I Blues, che già sono costretti a fare i conti da tempo a fare a meno dei vari Kanté, James, Mendy, Broja e Fofana, alla lunga lista degli indisponibili hanno visto aggiungersi anche Mount, Sterling e Pulisic.
Il primo non ha nemmeno preso parte alla sfida di giovedì sera contro il Manchester City, poiché fermato da un infortunio rimediato mercoledì in allenamento. Un ennesimo contrattempo che ha portato Potter, prima della sfida con i Citizens, a manifestare il suo malumore ai microfoni di ‘Sky Sports’.
“Al Chelsea non piove mai, diluvia. Non voglio trovare scuse, ma ci stanno mancando dei giocatori chiave. Noi avremo bisogno di stabilità e stiamo lavorando al fine di trovarla”.
A complicare le cose, quanto accaduto nel corso di Chelsea-Manchester City. Dopo appena due minuti di gioco infatti, nel tentativo di contendere una palla a Gundogan, si è fatto male anche Sterling.

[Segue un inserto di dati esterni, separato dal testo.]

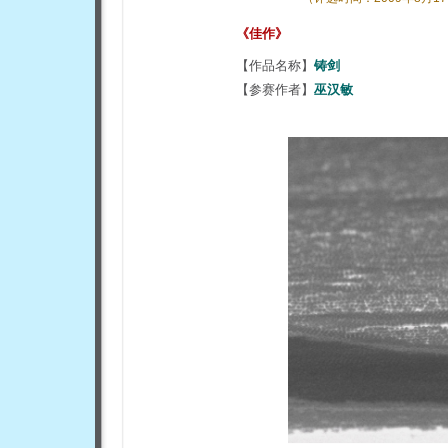
《佳作》
【作品名称】
铸剑
【参赛作者】
巫汉敏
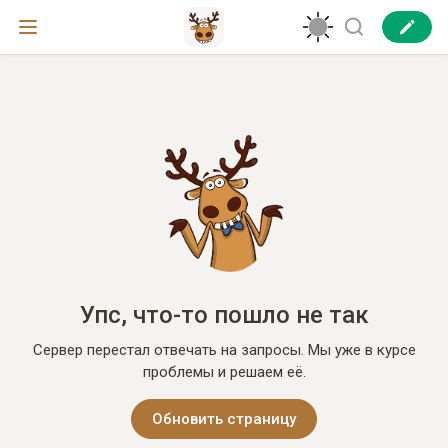
Упс, что-то пошло не так
Сервер перестал отвечать на запросы. Мы уже в курсе
проблемы и решаем её.
Обновить страницу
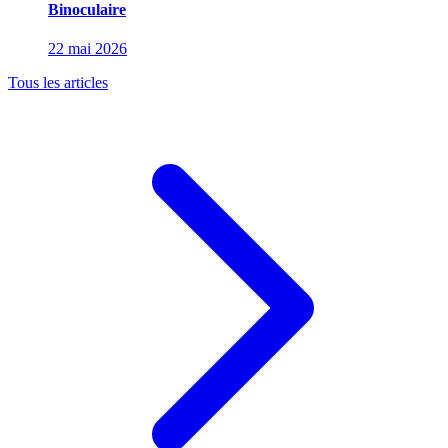
Binoculaire
22 mai 2026
Tous les articles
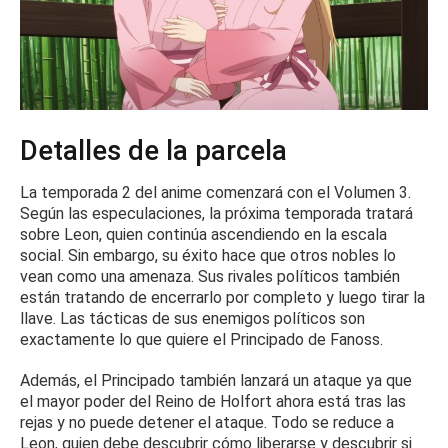
Detalles de la parcela
La temporada 2 del anime comenzará con el Volumen 3.
Según las especulaciones, la próxima temporada tratará
sobre Leon, quien continúa ascendiendo en la escala
social.
Sin embargo, su éxito hace que otros nobles lo
vean como una amenaza.
Sus rivales políticos también
están tratando de encerrarlo por completo y luego tirar la
llave.
Las tácticas de sus enemigos políticos son
exactamente lo que quiere el Principado de Fanoss.
Además, el Principado también lanzará un ataque ya que
el mayor poder del Reino de Holfort ahora está tras las
rejas y no puede detener el ataque.
Todo se reduce a
Leon, quien debe descubrir cómo liberarse y descubrir si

L’attaccante inglese ha riportato un infortunio muscolare alla coscia destra e, dopo aver provato a rimanere in campo, si è dovuto arrendere al 5’ quando è stato sostituito da Aubameyang.
Al 18’ anche l’infortunio di Pulisic. Il 10 del Chelsea si è infortunato a seguito di un contrasto di Stones e al 23’ ha dovuto alzare bandiera bianca. A sostituire il gioiello americano è stato il classe 2003 Chukwuemeka, che poi ha colpito un palo nei minuti finali del primo tempo.